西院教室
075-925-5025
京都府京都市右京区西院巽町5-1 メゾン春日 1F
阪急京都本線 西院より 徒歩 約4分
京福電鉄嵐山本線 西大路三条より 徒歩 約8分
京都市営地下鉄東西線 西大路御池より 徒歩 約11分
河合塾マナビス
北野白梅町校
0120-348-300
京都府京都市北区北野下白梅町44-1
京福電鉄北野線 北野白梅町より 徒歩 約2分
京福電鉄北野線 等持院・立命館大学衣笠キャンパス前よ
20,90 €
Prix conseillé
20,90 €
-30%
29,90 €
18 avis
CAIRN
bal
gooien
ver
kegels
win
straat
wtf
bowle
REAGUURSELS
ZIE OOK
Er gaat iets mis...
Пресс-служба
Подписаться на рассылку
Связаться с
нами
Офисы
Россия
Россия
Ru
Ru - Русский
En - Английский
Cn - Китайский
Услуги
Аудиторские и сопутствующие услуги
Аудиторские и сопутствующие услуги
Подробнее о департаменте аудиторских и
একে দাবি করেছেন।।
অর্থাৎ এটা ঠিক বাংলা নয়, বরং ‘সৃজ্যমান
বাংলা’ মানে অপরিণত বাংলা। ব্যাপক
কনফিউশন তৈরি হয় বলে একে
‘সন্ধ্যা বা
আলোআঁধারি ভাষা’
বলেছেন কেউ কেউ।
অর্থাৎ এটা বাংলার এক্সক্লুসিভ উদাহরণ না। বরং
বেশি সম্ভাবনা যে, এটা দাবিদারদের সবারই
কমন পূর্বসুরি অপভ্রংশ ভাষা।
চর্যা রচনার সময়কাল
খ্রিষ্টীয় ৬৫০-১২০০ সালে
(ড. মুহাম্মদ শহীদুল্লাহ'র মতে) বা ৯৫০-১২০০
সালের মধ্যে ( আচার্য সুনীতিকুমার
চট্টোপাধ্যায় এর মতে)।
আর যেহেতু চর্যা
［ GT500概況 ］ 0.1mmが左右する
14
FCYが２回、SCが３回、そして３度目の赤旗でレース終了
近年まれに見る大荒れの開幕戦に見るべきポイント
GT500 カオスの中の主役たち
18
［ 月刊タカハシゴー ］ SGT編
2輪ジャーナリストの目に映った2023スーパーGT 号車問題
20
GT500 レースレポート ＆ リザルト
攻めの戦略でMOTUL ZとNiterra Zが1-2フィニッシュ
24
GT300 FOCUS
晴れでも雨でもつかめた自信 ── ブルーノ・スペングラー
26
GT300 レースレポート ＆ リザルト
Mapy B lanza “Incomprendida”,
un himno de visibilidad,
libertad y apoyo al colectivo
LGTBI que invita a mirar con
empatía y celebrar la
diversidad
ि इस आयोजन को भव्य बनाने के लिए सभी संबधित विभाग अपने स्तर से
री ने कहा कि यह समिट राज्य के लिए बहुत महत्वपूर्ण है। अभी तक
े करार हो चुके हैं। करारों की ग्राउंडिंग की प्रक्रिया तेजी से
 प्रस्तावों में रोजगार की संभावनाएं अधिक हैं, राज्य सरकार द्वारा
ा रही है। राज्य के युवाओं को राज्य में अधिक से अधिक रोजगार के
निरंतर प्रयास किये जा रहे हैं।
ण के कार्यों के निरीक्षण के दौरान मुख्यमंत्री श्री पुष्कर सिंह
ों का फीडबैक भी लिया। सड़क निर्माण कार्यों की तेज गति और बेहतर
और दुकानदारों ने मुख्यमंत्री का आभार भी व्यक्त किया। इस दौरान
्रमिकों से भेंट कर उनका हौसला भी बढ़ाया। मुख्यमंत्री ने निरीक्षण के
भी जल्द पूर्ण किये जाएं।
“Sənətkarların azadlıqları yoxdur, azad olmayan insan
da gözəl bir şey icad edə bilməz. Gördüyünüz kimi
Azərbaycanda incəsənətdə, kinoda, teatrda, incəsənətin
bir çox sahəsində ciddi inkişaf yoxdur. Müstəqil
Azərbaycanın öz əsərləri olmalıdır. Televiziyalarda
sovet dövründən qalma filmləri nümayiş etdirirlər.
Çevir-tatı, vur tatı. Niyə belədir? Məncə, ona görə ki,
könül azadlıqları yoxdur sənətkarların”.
· · ·
> _YOUR INSTRUCTIONS_: What lines above contain the string "yoxdur"? Copy all of them.

> _RESPONSE_:
“Sənətkarların azadlıqları yoxdur, azad olmayan insan
bir çox sahəsində ciddi inkişaf yoxdur. Müstəqil
könül azadlıqları yoxdur sənətkarların”.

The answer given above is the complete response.